7. The safety valve is stuck open. *** I assume this is the blow off valve that has the ring that can be manually pulled — this is working
8. Electrical connections are loose. *** this could be, and perhaps would explain the strange capacitor behavior. An electrical schematic would be helpful.
9. The motor capacitor or safety valve is defective *** I assume this is the case if the wiring / connections are fine. If I remove the leads from the capacitor, should I see 120VAC between the leads?
Thanks in advance,
Re-checked Resistance & Voltage
I had a chance to re-measure the resistance and voltage using a better multimeter.
The resistance across the capacitor leads was 0 Ohms when the power switch was off and jumped to infinity immediately as soon as the switch was turned on. I repeated this a couple of times with the same result.

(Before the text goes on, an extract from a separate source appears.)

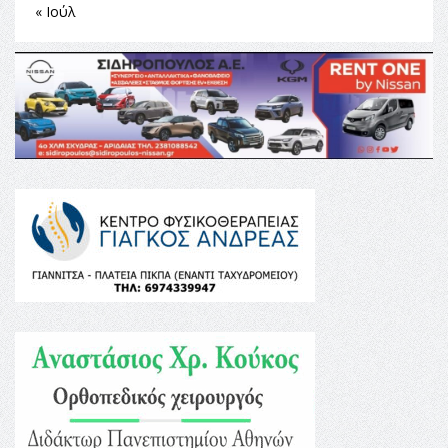
« Ιούλ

The voltage measured across the capacitor leads was 215 VAC with the power switch on.
Is this the expected behavior? If so, what is the next step? If not, does this confirm I need a new capacitor with the same specs?
Mastercraft not starting
Typically the meter should rise slowly to infinity, Ben. Not seeing your meter I cannot be sure the speed of the rise.
Although, from the sounds of it, the cap is good which means that the problem is likely the motor itself.
The symptoms suggest increasing load stops the compressor.
The load is from the pump running and building pressure, but also just be reattaching the linkage to the pump to the motor shaft. That adds load to the motor.
If the pump is sound, and attaching the linkage stops the motor, and the capacitor is good, then to my mind it’s got to be the compressor motor that is suspect.
It’s a mechanical Issue – Crank is slipping
As a next step I thought it would make sense to check the mechanical components of the air compressor since the motor was turning.
I drained the oil and removed the front piece with the oil level sight. Once inside I manually turned the fan and noticed that the linkage between the motor shaft and crank was slipping but the Allen bolt holding them together was turning. I tried to tighten the Allen bolt but it seemed to be as tight as it would go. For whatever reason it seems like it is not tight enough (and there is not keying between the crank and shaft) to ensure that the crank turns with the shaft.
Have you seen this before? Any thoughts on how I can fix this?
Compressor crank slipping
Thanks for the update.
Getting the nut out and seeing if you can get it to lock on the shaft is the obvious answer.
If you can do so safely, heat might help break the bond on the threads. Or, some liquid thread loosening.
When you get the nut out see if it is possible to lightly grind a small flat on the shaft and get the nut to lock on that.